Four additional diesel cargoes are due this month, while India continues to supply diesel via pipeline. Procedures have been initiated to import 300,000 tonnes of diesel from alternative sources, mitigating immediate concerns. Nonetheless, prolonged conflict could threaten supply continuity.

The tanker ‘Liberta’, carrying 62,000 tonnes of LNG from Qatar’s Ras Laffan, was scheduled to sail towards Chittagong. However, with the closure of the Strait of Hormuz by Iran, the vessel is now stranded in the Persian Gulf.
Collected

Petrol is produced entirely domestically, while 50 per cent of octane requirements are imported. Current octane reserves are limited, with no shipments scheduled for this month. One cargo, carrying 25,000 tonnes of octane, is expected in the first week of next month. Supplies of petrol and octane from private domestic refineries are already reduced compared to previous levels. Jet fuel imports, necessary for aviation, are also being disrupted.

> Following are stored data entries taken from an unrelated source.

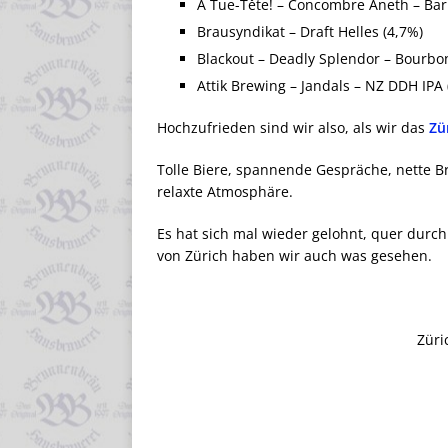
À Tue-Těte! – Concombre Aneth – Barr
Brausyndikat – Draft Helles (4,7%)
Blackout – Deadly Splendor – Bourbon
Attik Brewing – Jandals – NZ DDH IPA 
Hochzufrieden sind wir also, als wir das
Zü
Tolle Biere, spannende Gespräche, nette B
relaxte Atmosphäre.
Es hat sich mal wieder gelohnt, quer durc
von Zürich haben wir auch was gesehen.
Züri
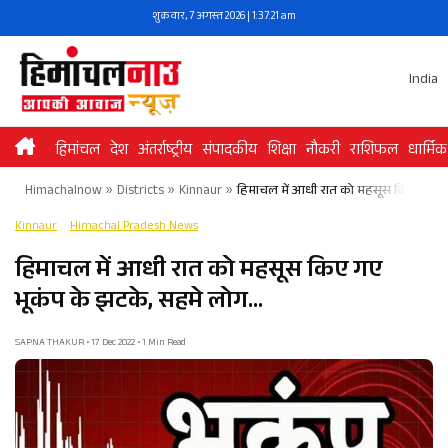
Skip
शुक्रवार, 7 अगस्त 2026 | 1:37:21 am
to
content
India
हिमांचल
देश
अंतर्राष्ट्रीय
संपादकीय
शिक्षा
नौकरी
राशिफल
धार्मिक
Himachalnow
»
Districts
»
Kinnaur
»
हिमाचल में आधी रात को महसूस किए गए भू
Kinnaur
Himachal Pradesh News
हिमाचल में आधी रात को महसूस किए गए
भूकंप के झटके, सहमे लोग…
SAPNA THAKUR • 17 Dec 2022 • 1 Min Read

M Tamim, former Special Assistant on Energy to the Caretaker Government’s Chief Adviser, told Prothom Alo that Singapore is a major source of refined fuel. The country imports crude primarily from the Middle East. Consequently, supply disruptions are likely. LNG availability may also be affected.

He advised prudent consumption and conservation measures, including the possibility of reducing office hours and implementing selective power outage if required.